El verdadero ciudadano que está fuera de la esfera política raramente participa de esta orgía. Es un pastel y un majar que se disputa y se distribuye entre un pequeño grupo. La oligarquía tutifruti que más tarda en ser rechazada de un color cuando ya aparece camuflada por otro.
El riesgo está en la consecuencia: una cultura política de poco interés y participación de los ciudadanos en los asuntos públicos, lo que retroalimenta la posibilidad de que unos cuantos, esta vez sí de diferentes colores, tomen las decisiones sin necesidad de que haya alternativas u oposiciones reales, informadas, inteligentes.

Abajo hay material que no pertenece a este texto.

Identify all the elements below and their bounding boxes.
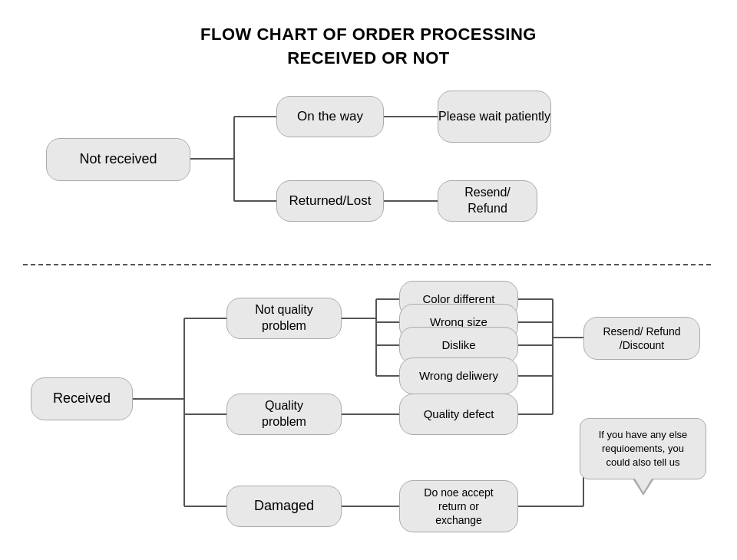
not-received-node: Not received: [46, 138, 190, 181]
resend-refund-top-node: Resend/ Refund: [438, 180, 537, 222]
page-title: FLOW CHART OF ORDER PROCESSING RECEIVED …: [0, 9, 737, 71]
not-quality-problem-node: Not quality problem: [226, 298, 342, 339]
returned-lost-node: Returned/Lost: [276, 180, 384, 222]
quality-problem-node: Quality problem: [226, 394, 342, 435]
damaged-node: Damaged: [226, 486, 342, 527]
quality-defect-node: Quality defect: [399, 394, 518, 435]
speech-bubble-node: If you have any else requioements, you c…: [580, 418, 706, 479]
wrong-delivery-node: Wrong deliwery: [399, 357, 518, 394]
resend-refund-discount-node: Resend/ Refund /Discount: [583, 317, 700, 360]
received-node: Received: [31, 377, 133, 420]
on-the-way-node: On the way: [276, 96, 384, 137]
please-wait-node: Please wait patiently: [438, 91, 551, 143]
do-not-accept-node: Do noe accept return or exchange: [399, 480, 518, 532]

Hay un riesgo adicional, que ganen los que tienen más dinero o mejores sonrisas sin que sean relevantes sus propuestas. Corremos el riesgo de que sea como las peleas en lodo: un espectáculo muy aplaudido, donde nadie sabe quien es quien y que termina por satisfacer la morbosidad del espectador sin ir al fondo de la problemática.
Esta rotación constante de ciudadanos que obtienen candidaturas en diversos partidos deberá ser sin duda objeto de estudio de los académicos y politólogos.
Nadie está en contra de que todo mundo participe y terminen ganando quienes no tienen formación o capacidades para aportar ideas y propuestas. En la democracia gana el que tiene mas votos, pero eso no es lo que está pasando aquí: lo que tenemos es una mezcolanza de personajes, muchos de los cuales, no tienen ni la menor idea de lo que están haciendo.